BUYING that first home is never easy, and ideas to help young people get ahead are floated continually. The latest one is changing the rules to allow young people to use their superannuation as house deposit.
Apart from driving up house prices the plan has two other major faults - it ignores the true cost of home ownership and the real purpose of superannuation.
First, there is a hefty margin between the costs of renting and owning. Take a house worth $400 000 that rents at $400 a week. The tenant gets occupancy for a total yearly cost of $20,800 - in contrast, a mortgage of $350,000 will cost at least $24,500 a year in interest alone. Then add at least $3000 a year for rates and maintenance.

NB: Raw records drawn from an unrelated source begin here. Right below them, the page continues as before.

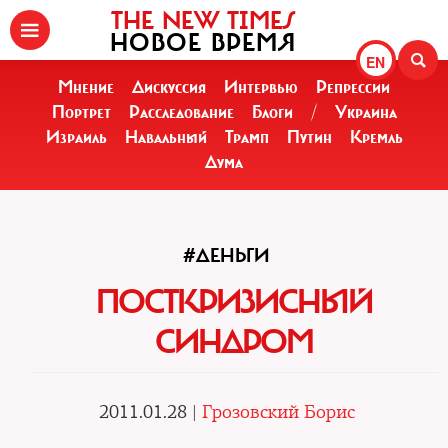
THE NEW TIMES
НОВОЕ ВРЕМЯ
EN
Мнение
Дискуссия
Интервью
Репрессии
Портрет
Расследование
Блоги
/
Украина
Израиль
Навальный
Трамп
Путин
Кремль
Дума
#ДЕНЬГИ
ПОСТКРИЗИСНЫЙ
СИНДРОМ
2011.01.28 |
Грозовский Борис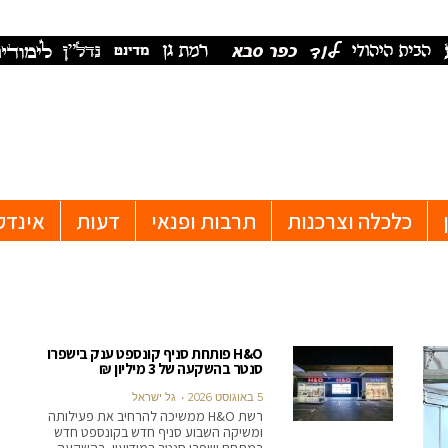
כלכלה וצרכנות
תרבות ופנאי
דעות
אינדק
H&O פותחת סניף קונספט ענק בישפרו
סנטר בהשקעה של 3 מיליון ₪
5 באוגוסט 2026
גל ישראל
רשת H&O ממשיכה להרחיב את פעילותה
ומשיקה השבוע סניף חדש בקונספט חדש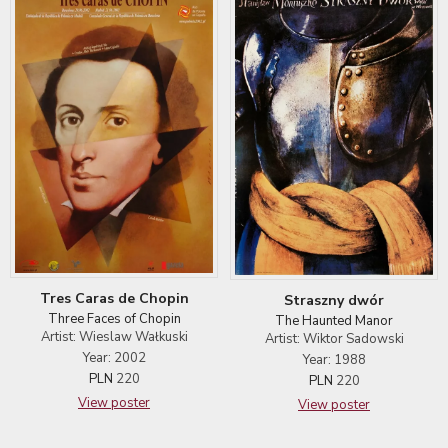
Tres Caras de Chopin
Straszny dwór
Three Faces of Chopin
The Haunted Manor
Artist: Wieslaw Wałkuski
Artist: Wiktor Sadowski
Year: 2002
Year: 1988
PLN
220
PLN
220
View poster
View poster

This means that the tenant is almost $7000 a year better off than the owner.
Obviously renters who cannot save, could end up with serious financial problems if they somehow wrangle enough money for a home deposit.

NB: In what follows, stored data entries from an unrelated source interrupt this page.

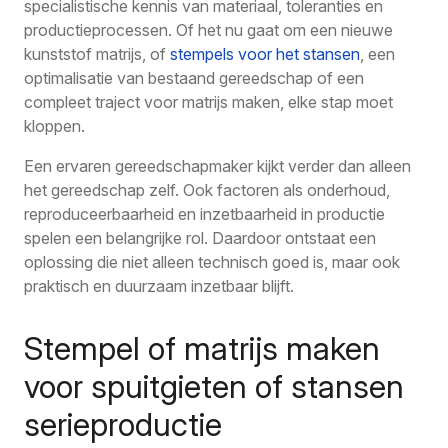
specialistische kennis van materiaal, toleranties en
productieprocessen. Of het nu gaat om een nieuwe
kunststof matrijs, of
stempels voor het stansen
, een
optimalisatie van bestaand gereedschap of een
compleet traject voor matrijs maken, elke stap moet
kloppen.
Een ervaren gereedschapmaker kijkt verder dan alleen
het gereedschap zelf. Ook factoren als onderhoud,
reproduceerbaarheid en inzetbaarheid in productie
spelen een belangrijke rol. Daardoor ontstaat een
oplossing die niet alleen technisch goed is, maar ook
praktisch en duurzaam inzetbaar blijft.
Stempel of matrijs maken
voor spuitgieten of stansen
serieproductie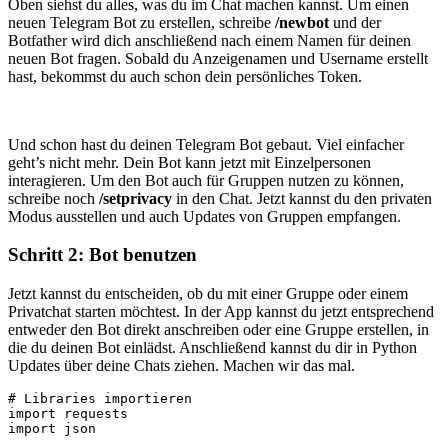
Oben siehst du alles, was du im Chat machen kannst. Um einen
neuen Telegram Bot zu erstellen, schreibe
/newbot
und der
Botfather wird dich anschließend nach einem Namen für deinen
neuen Bot fragen. Sobald du Anzeigenamen und Username erstellt
hast, bekommst du auch schon dein persönliches Token.
Und schon hast du deinen Telegram Bot gebaut. Viel einfacher
geht’s nicht mehr. Dein Bot kann jetzt mit Einzelpersonen
interagieren. Um den Bot auch für Gruppen nutzen zu können,
schreibe noch
/setprivacy
in den Chat. Jetzt kannst du den privaten
Modus ausstellen und auch Updates von Gruppen empfangen.
Schritt 2: Bot benutzen
Jetzt kannst du entscheiden, ob du mit einer Gruppe oder einem
Privatchat starten möchtest. In der App kannst du jetzt entsprechend
entweder den Bot direkt anschreiben oder eine Gruppe erstellen, in
die du deinen Bot einlädst. Anschließend kannst du dir in Python
Updates über deine Chats ziehen. Machen wir das mal.
# Libraries importieren

import requests

import json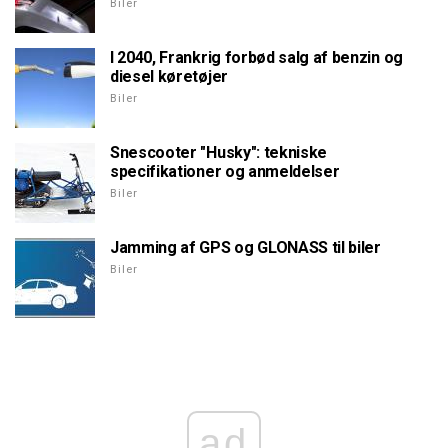
Biler
I 2040, Frankrig forbød salg af benzin og
diesel køretøjer
Biler
Snescooter "Husky": tekniske
specifikationer og anmeldelser
Biler
Jamming af GPS og GLONASS til biler
Biler
ad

Superannuation has one major goal - to provide people with a retirement income so they won't be living on the streets in their old age when the government runs out of welfare money. How much you have when you retire depends on three factors, The amount contributed, the rate earned, and the time the money was in there. Reduce any of these and you reduce the final payout.

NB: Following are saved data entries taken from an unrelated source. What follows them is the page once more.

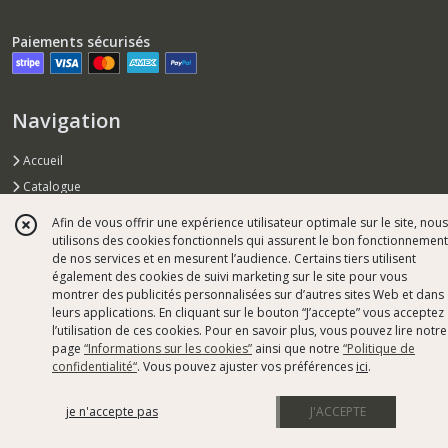
Paiements sécurisés
Navigation
Accueil
Catalogue
Contact
Afin de vous offrir une expérience utilisateur optimale sur le site, nous
Qui sommes nous ?
utilisons des cookies fonctionnels qui assurent le bon fonctionnement
de nos services et en mesurent l’audience. Certains tiers utilisent
Conditions générales de vente
également des cookies de suivi marketing sur le site pour vous
montrer des publicités personnalisées sur d’autres sites Web et dans
leurs applications. En cliquant sur le bouton “J’accepte” vous acceptez
Mentions légales
l’utilisation de ces cookies. Pour en savoir plus, vous pouvez lire notre
page
“Informations sur les cookies”
ainsi que notre
“Politique de
Ce site est édité par Atelier Christel TRANCHANT.
confidentialité“
. Vous pouvez ajuster vos préférences
ici
.
SIREN : 812697365
je n'accepte pas
J'ACCEPTE
Hébergement via eProShopping
Gestion des cookies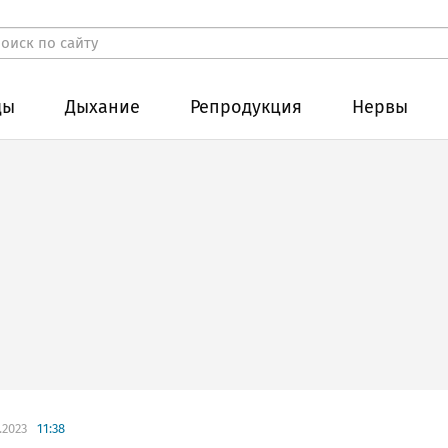
ды
Дыхание
Репродукция
Нервы
.2023
11:38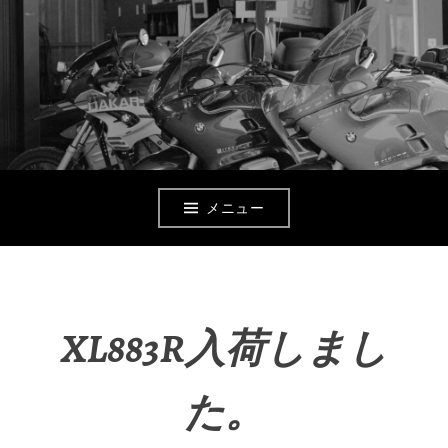
コ
ン
テ
ン
ツ
へ
メニュー
移
動
XL883R入荷しまし
た。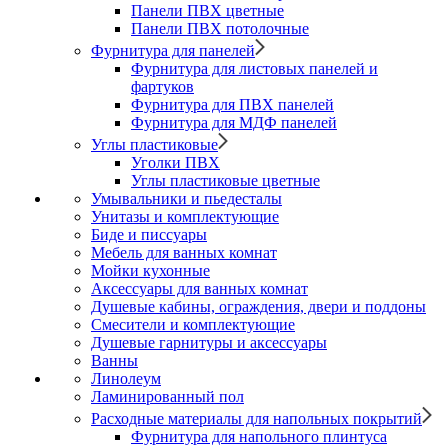
Панели ПВХ цветные
Панели ПВХ потолочные
Фурнитура для панелей
Фурнитура для листовых панелей и
фартуков
Фурнитура для ПВХ панелей
Фурнитура для МДФ панелей
Углы пластиковые
Уголки ПВХ
Углы пластиковые цветные
Умывальники и пьедесталы
Унитазы и комплектующие
Биде и писсуары
Мебель для ванных комнат
Мойки кухонные
Аксессуары для ванных комнат
Душевые кабины, ограждения, двери и поддоны
Смесители и комплектующие
Душевые гарнитуры и аксессуары
Ванны
Линолеум
Ламинированный пол
Расходные материалы для напольных покрытий
Фурнитура для напольного плинтуса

Suppose two people invest $3000 a year for 40 years. If one earns five percent p.a. and the other earns 10 percent p.a, the end benefits are $400 000 and $1.6 million respectively. Just doubling the rate of return quadruples the end benefit.
This example shows that that the primary objective of anybody with superannuation is to achieve the highest returns possible - you could never achieve this if you borrow money from your superannuation account and use it to reduce your home loan.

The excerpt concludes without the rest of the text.